Paper long abstract:
In the 1920s, a network of maternal and child welfare centres began to spread across Uganda, emanating from two mission midwifery schools in Kampala. The city's midwifery schools sat at the centre of a network of maternity services, ostensibly innovating maternal and child welfare for the entire protectorate. In areas closely connected to Kampala, midwives achieved rapid success in founding new centres, and in attracting women to attend them for antenatal service. Initially, attendance for childbirth was very low, but by the 1950s, hospital deliveries began rising as rapidly as antenatal attendance had earlier. This paper will question to what extent this change was the result of political, socioeconomic, and chronological factors, and to what extent it was influenced by innovations in health education and healthcare delivery.

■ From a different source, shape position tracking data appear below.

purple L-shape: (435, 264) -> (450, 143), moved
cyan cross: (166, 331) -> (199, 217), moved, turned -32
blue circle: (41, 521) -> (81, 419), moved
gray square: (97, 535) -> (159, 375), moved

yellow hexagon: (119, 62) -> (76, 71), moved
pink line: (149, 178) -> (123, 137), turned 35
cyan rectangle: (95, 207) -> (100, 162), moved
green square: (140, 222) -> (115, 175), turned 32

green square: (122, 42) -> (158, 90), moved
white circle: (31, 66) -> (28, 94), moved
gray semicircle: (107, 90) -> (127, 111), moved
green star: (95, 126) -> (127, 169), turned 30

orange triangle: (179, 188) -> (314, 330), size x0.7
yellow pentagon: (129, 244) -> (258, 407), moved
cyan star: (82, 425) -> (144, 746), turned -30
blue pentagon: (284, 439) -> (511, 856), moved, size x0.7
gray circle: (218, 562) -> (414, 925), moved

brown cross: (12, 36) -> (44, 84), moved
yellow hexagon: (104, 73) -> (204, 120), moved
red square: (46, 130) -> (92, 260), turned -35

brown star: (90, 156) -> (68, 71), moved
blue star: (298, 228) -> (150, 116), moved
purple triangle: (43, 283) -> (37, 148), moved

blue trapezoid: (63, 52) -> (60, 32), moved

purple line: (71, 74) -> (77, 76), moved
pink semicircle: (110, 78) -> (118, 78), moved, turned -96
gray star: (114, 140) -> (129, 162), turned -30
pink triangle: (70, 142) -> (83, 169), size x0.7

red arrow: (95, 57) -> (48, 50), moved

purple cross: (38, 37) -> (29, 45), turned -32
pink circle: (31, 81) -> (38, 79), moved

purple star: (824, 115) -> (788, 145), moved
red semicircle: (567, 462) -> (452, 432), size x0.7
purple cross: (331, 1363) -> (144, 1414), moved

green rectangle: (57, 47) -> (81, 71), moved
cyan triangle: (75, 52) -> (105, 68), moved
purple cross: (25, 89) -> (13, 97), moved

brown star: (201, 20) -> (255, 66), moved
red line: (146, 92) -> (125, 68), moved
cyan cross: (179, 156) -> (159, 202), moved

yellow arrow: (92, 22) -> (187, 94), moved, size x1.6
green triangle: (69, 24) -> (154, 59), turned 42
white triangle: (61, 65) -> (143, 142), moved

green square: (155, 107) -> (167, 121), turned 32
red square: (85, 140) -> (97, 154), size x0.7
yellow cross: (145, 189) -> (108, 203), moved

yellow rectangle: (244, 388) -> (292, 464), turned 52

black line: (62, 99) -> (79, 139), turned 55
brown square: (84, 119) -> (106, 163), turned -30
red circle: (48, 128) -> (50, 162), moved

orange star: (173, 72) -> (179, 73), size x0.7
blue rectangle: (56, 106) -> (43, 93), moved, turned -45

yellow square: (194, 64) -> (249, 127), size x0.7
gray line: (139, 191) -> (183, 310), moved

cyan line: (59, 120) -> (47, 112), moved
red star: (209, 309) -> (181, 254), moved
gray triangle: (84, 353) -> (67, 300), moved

The paper will further this analysis by comparing the upswing of hospital births in central Uganda to much later, post-colonial upswings in hospital births in rural areas of Acholi and Karamoja that were never connected to the Kampala-centred network of midwives, but have a similar timeline of increased deliveries. It will question the relationship between urban and rural innovations in increasing delivery attendances, examining whether the increase in deliveries in rural northern Uganda was an imitation of patterns demonstrated as successful in Kampala and its environs, or whether rural midwives were innovating in response to the particular situation they were in. How, moreover, can we understand the ostensibly urban nature of health innovation when similar results often occur in rural areas decades later?